Revel in my ability to do things quickly. I have become incredibly efficient with daily tasks in my life, such as personal grooming. I sometimes have only five minutes when I know my son will be safe and occupied, and I am now a champ at making this plenty of time for me to take a shower, brush my teeth, and moisturize. I can then put on my makeup, do my hair, and get dressed in maybe an additional five to ten minutes, while watching my son and keeping him in arm’s reach. There is no reason to waste mental energy choosing a sock or applying mascara or even sudsing up the shampoo just so—there are so many other things to think about! For example, keeping my son from ramming his head into the corner of a table. At some point in the future, my son will be in school all day, and I will have trained myself to be such a goddam superwoman, getting all of my essential tasks done so quickly, that I will have HOURS to write or do anything else.
Getting up early is a thing that I do now. I was recently away on my own for the first time since giving birth. I left my husband and my son for four whole nights in a row for the annual AWP Conference . And I woke up at 6:30 a.m. every day, without fail and without an alarm clock. My body has adjusted to this schedule, and I wake up at the same time as my son even when we are not in the same state. If I can consistently wake up that early and create the occasional retreat when I have no child to care for . . . goodness, the possibilities!
Learn to live with very little sleep. Once I accepted that I was always going to be just a little bit tired from here on out, I stopped worrying about squeezing naps in during the day, or going to bed at a ridiculously early hour, and just let myself get things checked off my to-do lists in those precious hours while my child sleeps. I also re-upped my relationship with coffee.

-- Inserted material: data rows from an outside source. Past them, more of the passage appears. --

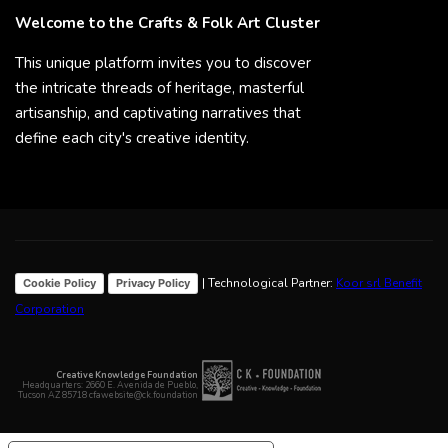
Welcome to the Crafts & Folk Art Cluster
This unique platform invites you to discover
the intricate threads of heritage, masterful
artisanship, and captivating narratives that
define each city's creative identity.
| Technological Partner:
Koor srl Benefit
Cookie Policy
Privacy Policy
Corporation
Creative Knowledge Foundation
Headquarters: 2660 E. Avenida de Pueblo,
Tucson AZ 85718 cfawebsite@ck.foundation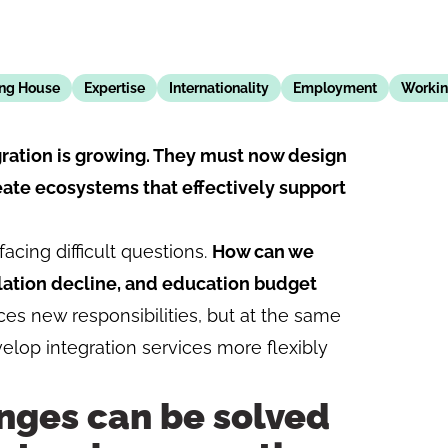
ing House
Expertise
Internationality
Employment
Workin
egration is growing. They must now design
ate ecosystems that effectively support
acing difficult questions.
How can we
lation decline, and education budget
s new responsibilities, but at the same
velop integration services more flexibly
nges can be solved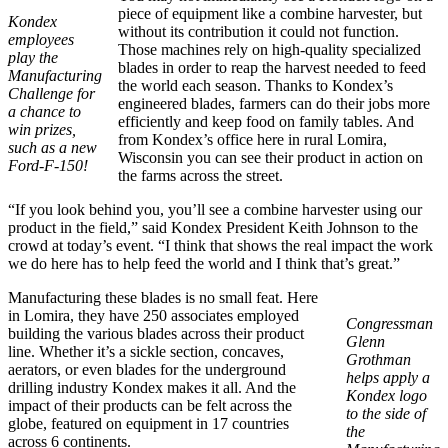
piece of equipment like a combine harvester, but
Kondex
without its contribution it could not function.
employees
Those machines rely on high-quality specialized
play the
blades in order to reap the harvest needed to feed
Manufacturing
the world each season. Thanks to Kondex’s
Challenge for
engineered blades, farmers can do their jobs more
a chance to
efficiently and keep food on family tables. And
win prizes,
from Kondex’s office here in rural Lomira,
such as a new
Wisconsin you can see their product in action on
Ford-F-150!
the farms across the street.
“If you look behind you, you’ll see a combine harvester using our
product in the field,” said Kondex President Keith Johnson to the
crowd at today’s event. “I think that shows the real impact the work
we do here has to help feed the world and I think that’s great.”
Manufacturing these blades is no small feat. Here
in Lomira, they have 250 associates employed
Congressman
building the various blades across their product
Glenn
line. Whether it’s a sickle section, concaves,
Grothman
aerators, or even blades for the underground
helps apply a
drilling industry Kondex makes it all. And the
Kondex logo
impact of their products can be felt across the
to the side of
globe, featured on equipment in 17 countries
the
across 6 continents.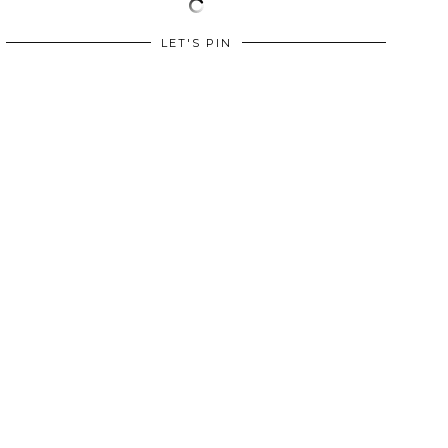
LET'S PIN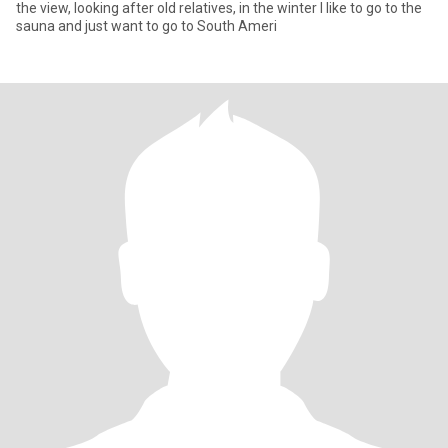
the view, looking after old relatives, in the winter I like to go to the
sauna and just want to go to South Ameri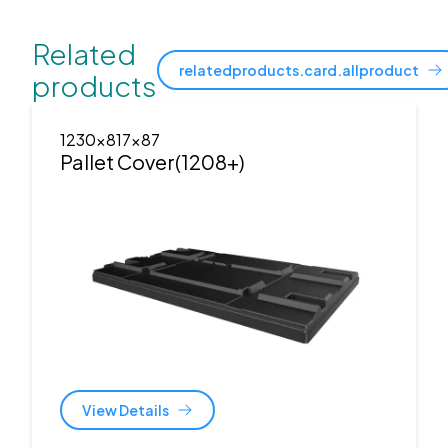
Related
relatedproducts.card.allproduct
products
1230x817x87
Pallet Cover(1208+)
View Details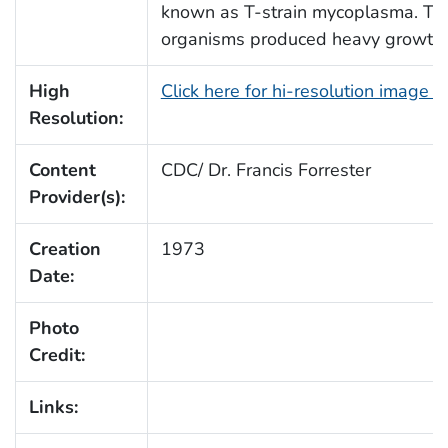
known as T-strain mycoplasma. Th
organisms produced heavy growth 
High
Click here for hi-resolution image 
Resolution:
Content
CDC/ Dr. Francis Forrester
Provider(s):
Creation
1973
Date:
Photo
Credit:
Links:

I probably get more done now than before I was a parent—I’m just too tired to realize it most of the time (hence lesson number one).
I think back to my breakdown in 2007, and now the idea of having a whole month to focus on an artistic goal, no matter the scope, without the worry of chasing a crawling boy, as I lovingly pull electrical cords and mysterious crumb-like objects from his hands and mouth all the livelong day, sounds like an eternity. It sounds like heaven. Before I became a harried parent, I had no idea exactly how much it was possible to accomplish in say, one to two uninterrupted hours; it is so rare for me to have that much consecutive time alone these days that I now really, truly appreciate that time and use it to its maximum potential when I am graced with it.
And no matter what happens with my day and my to-do list, I have a beautiful son to tuck into bed every night, which is a pretty darn special way to spend my hours on this planet. My perspective has shifted, and (most days) I have a new baseline for success: I might fail at any number of things, but as long as my kid is alive and happy, the most important part of my life is doing just fine.